Economics had provided me with a somewhat unexpected point of entry into “economic sociology”, a field that was had been formally re-organized in the late 1990s. This was an exciting time. By 1998 we had moved to Princeton, which was perhaps the center of the intellectual revival of the field, with a distinctive approach centered on the intersection between culture and economy and dominated by Viviana Zelizer, Frank Dobbin, Paul DiMaggio and Michèle Lamont. But the most decisive encounter, perhaps, was with fellow graduate students. At Princeton I met Kieran Healy, who became a friend and co-author. Perhaps the fact that we were both foreigners brought us closer together. Our common interest in morality, judgment and classification in the economy did the rest. To be sure, we came from two different universes but in a strange way the confrontation between his reflexive (in the French sense!) Anglo-empiricism and my spontaneous retreats into French theory made our collaboration more stimulating. Twenty years later, we are writing our first book together, after a series of theoretically oriented articles about the inescapably moral nature of economic actions and institutions (“Moral Views of Market Society”), the importance of classification processes in markets (“Classification Situations”), and the emergence of new forms of capital in the digital economy as technologies of scoring increasingly underpin the differentiated processing of individuals in market and non-market settings (“Seeing Like a Market”).
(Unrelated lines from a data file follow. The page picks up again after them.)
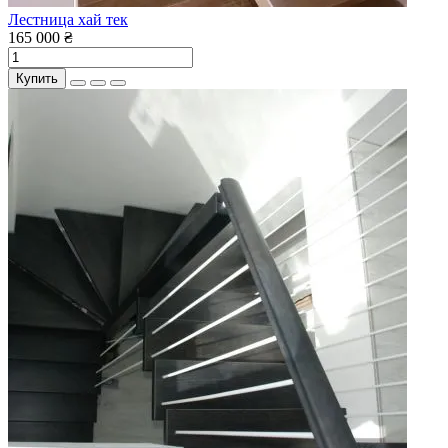
Лестница хай тек
165 000 ₴
Купить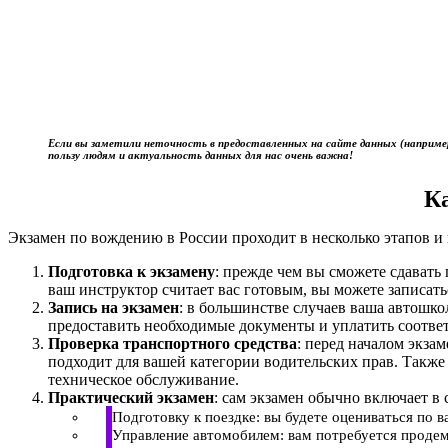
Если вы заметили неточность в предоставленных на сайте данных (наприме
пользу людям и актуальность данных для нас очень важна!
К
Экзамен по вождению в России проходит в несколько этапов и 
Подготовка к экзамену
: прежде чем вы сможете сдават
ваш инструктор считает вас готовым, вы можете записать
Запись на экзамен
: в большинстве случаев ваша автошк
предоставить необходимые документы и уплатить соотве
Проверка транспортного средства
: перед началом экза
подходит для вашей категории водительских прав. Также
техническое обслуживание.
Практический экзамен
: сам экзамен обычно включает в 
Подготовку к поездке: вы будете оцениваться по 
Управление автомобилем: вам потребуется продем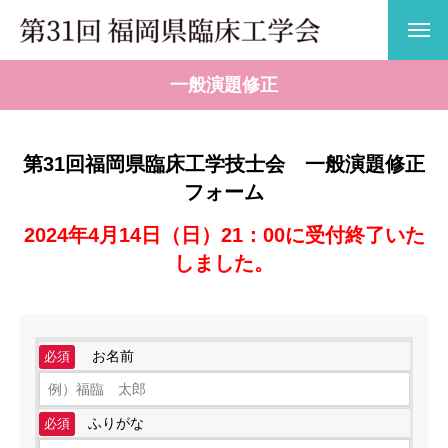
一般演題修正
第31回福岡県臨床工学技士会 一般演題修正
フォーム
2024年4月14日（日）21：00に受付終了いた
しました。
お名前
必須
ふりがな
必須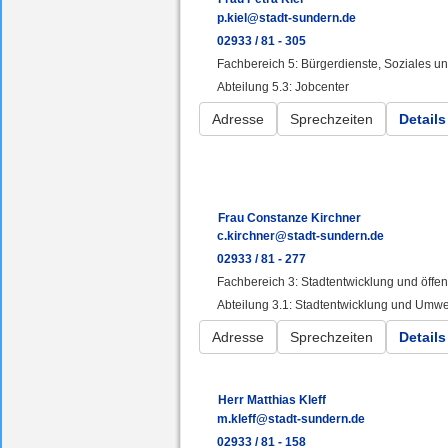
p.kiel@stadt-sundern.de
02933 / 81 - 305
Fachbereich 5: Bürgerdienste, Soziales 
Abteilung 5.3: Jobcenter
Adresse
Sprechzeiten
Details
Frau Constanze Kirchner
c.kirchner@stadt-sundern.de
02933 / 81 - 277
Fachbereich 3: Stadtentwicklung und öffentl
Abteilung 3.1: Stadtentwicklung und Umwe
Adresse
Sprechzeiten
Details
Herr Matthias Kleff
m.kleff@stadt-sundern.de
02933 / 81 - 158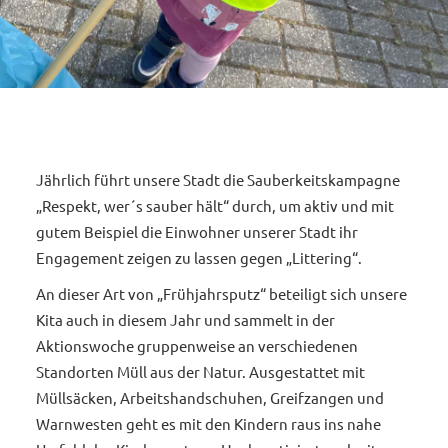
Jährlich führt unsere Stadt die Sauberkeitskampagne
„Respekt, wer´s sauber hält“ durch, um aktiv und mit
gutem Beispiel die Einwohner unserer Stadt ihr
Engagement zeigen zu lassen gegen „Littering“.
An dieser Art von „Frühjahrsputz“ beteiligt sich unsere
Kita auch in diesem Jahr und sammelt in der
Aktionswoche gruppenweise an verschiedenen
Standorten Müll aus der Natur. Ausgestattet mit
Müllsäcken, Arbeitshandschuhen, Greifzangen und
Warnwesten geht es mit den Kindern raus ins nahe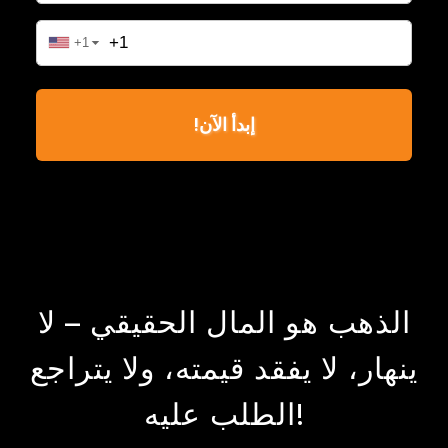
الذهب هو المال الحقيقي – لا
ينهار، لا يفقد قيمته، ولا يتراجع
الطلب عليه!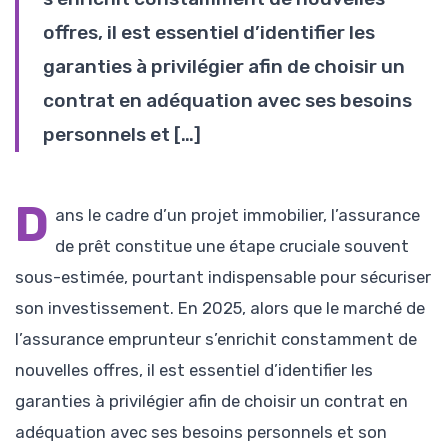
offres, il est essentiel d’identifier les
garanties à privilégier afin de choisir un
contrat en adéquation avec ses besoins
personnels et […]
D
ans le cadre d’un projet immobilier, l’assurance
de prêt constitue une étape cruciale souvent
sous-estimée, pourtant indispensable pour sécuriser
son investissement. En 2025, alors que le marché de
l’assurance emprunteur s’enrichit constamment de
nouvelles offres, il est essentiel d’identifier les
garanties à privilégier afin de choisir un contrat en
adéquation avec ses besoins personnels et son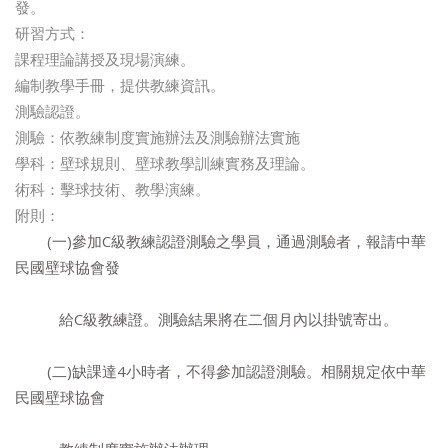
發。
研習方式：
課程理論講授及現場演練。
編制教學手冊，提供教練資訊。
測驗認證。
測驗：依教練制度實施辦法及測驗辦法實施
學科：壁球規則、壁球教學訓練實務及理論。
術科：擊球技術、教學演練。
附則：
(一)參加C級教練認證測驗之學員，通過測驗者，報請中華
民國壁球協會發
給C級教練證。測驗結果將在二個月內以掛號寄出。
(二)缺課達4小時者，不得參加認證測驗。相關規定依中華
民國壁球協會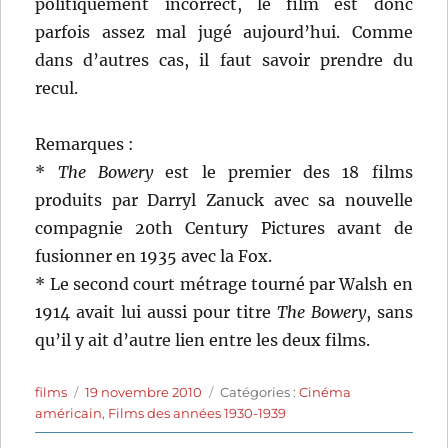
politiquement incorrect, le film est donc
parfois assez mal jugé aujourd’hui. Comme
dans d’autres cas, il faut savoir prendre du
recul.
Remarques :
*
The Bowery
est le premier des 18 films
produits par Darryl Zanuck avec sa nouvelle
compagnie 20th Century Pictures avant de
fusionner en 1935 avec la Fox.
* Le second court métrage tourné par Walsh en
1914 avait lui aussi pour titre
The Bowery
, sans
qu’il y ait d’autre lien entre les deux films.
Auteur
Publié
Catégories
films
19 novembre 2010
Catégories :
Cinéma
le
américain
,
Films des années 1930-1939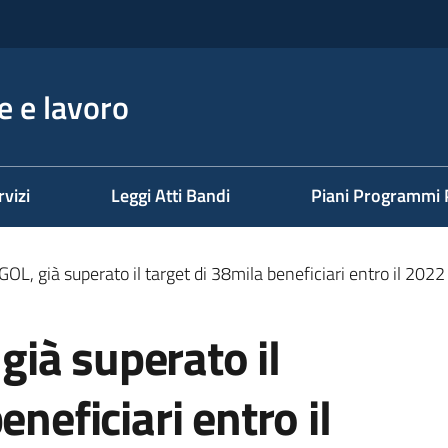
 e lavoro
rvizi
Leggi Atti Bandi
Piani Programmi 
L, già superato il target di 38mila beneficiari entro il 2022
ià superato il
eneficiari entro il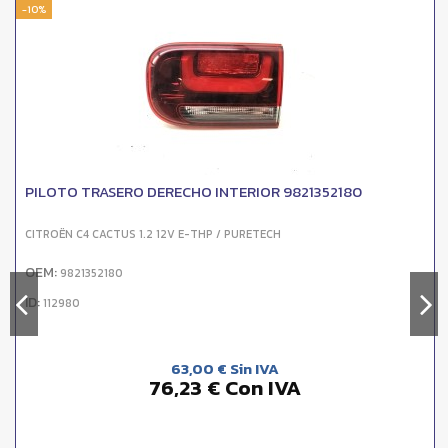
-10%
PILOTO TRASERO DERECHO INTERIOR 9821352180
CITROËN C4 CACTUS 1.2 12V E-THP / PURETECH
OEM:
9821352180
ID:
112980
63,00 € Sin IVA
76,23 € Con IVA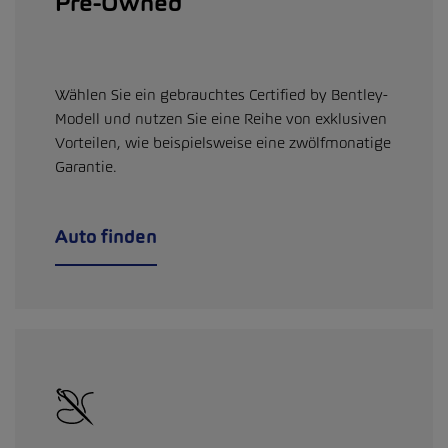
Pre-Owned
Wählen Sie ein gebrauchtes Certified by Bentley-
Modell und nutzen Sie eine Reihe von exklusiven
Vorteilen, wie beispielsweise eine zwölfmonatige
Garantie.
Auto finden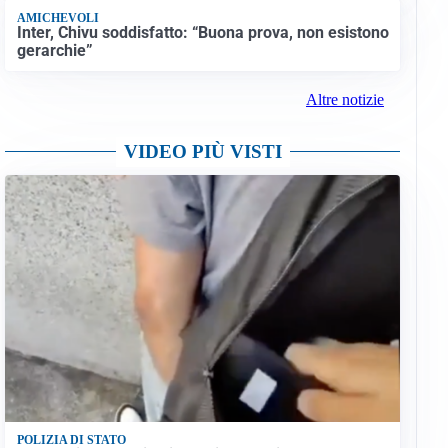
AMICHEVOLI
Inter, Chivu soddisfatto: “Buona prova, non esistono
gerarchie”
Altre notizie
VIDEO PIÙ VISTI
POLIZIA DI STATO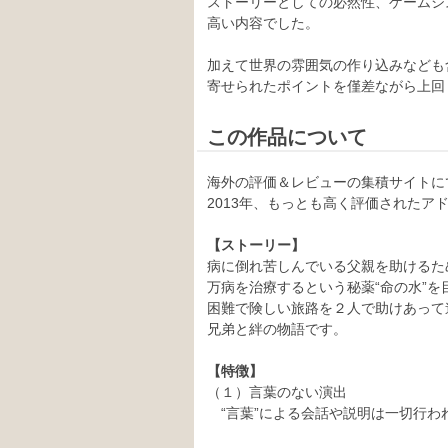
ストーリーとしての必然性、ゲームシ
高い内容でした。
加えて世界の雰囲気の作り込みなども
寄せられたポイントを僅差ながら上回
この作品について
海外の評価＆レビューの集積サイトに
2013年、もっとも高く評価されたア
【ストーリー】
病に倒れ苦しんでいる父親を助けるた
万病を治療するという秘薬“命の水”を
困難で険しい旅路を２人で助けあって
兄弟と絆の物語です。
【特徴】
（１）言葉のない演出
“言葉”による会話や説明は一切行われ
While our approach to social stratification in the digital society builds upon two empirical projects, each of which is led by one of us — a quantitative project on how to think about the role of credit scores in inequality, and an interview-based project on the harvesting and circulation of digital data — in many ways our styles have converged so much over the years that every new piece feels a bit more like the product of one mind rather than two.

I began my academic life as a comparative-historical sociologist. I continue to do historical work (on wine classifications in France and the United States) and my self-presentation on my website still says that “I am a comparative sociologist by training and taste.” But in many ways I have left comparative-historical sociology behind. Perhaps the comfort and peace of mind afforded by tenure at an American university has made me less dependent on sticking to my specialization. What I do know is that I never would have thought that one day my mind would be so obsessively fixated on the frontier of technological progress. From algorithms to killer robots, from fake news to virtual reality, from gene editing to trans-humanism, the industry that is bustling outside my door in Silicon Valley is compelling me not simply to ask sociological questions, but also to question sociology’s ability to comprehend, with the tools at hand, the world that is being made today. It is that sense of wonder and dread, I think, that is propelling my accidental, but quite determined, foray into developing a social theory of the present.


  1. He and I owe a lot to these social origins and to the French higher education system.

  2. Economists and Societies was published in 2009, nine years after I finished my PhD.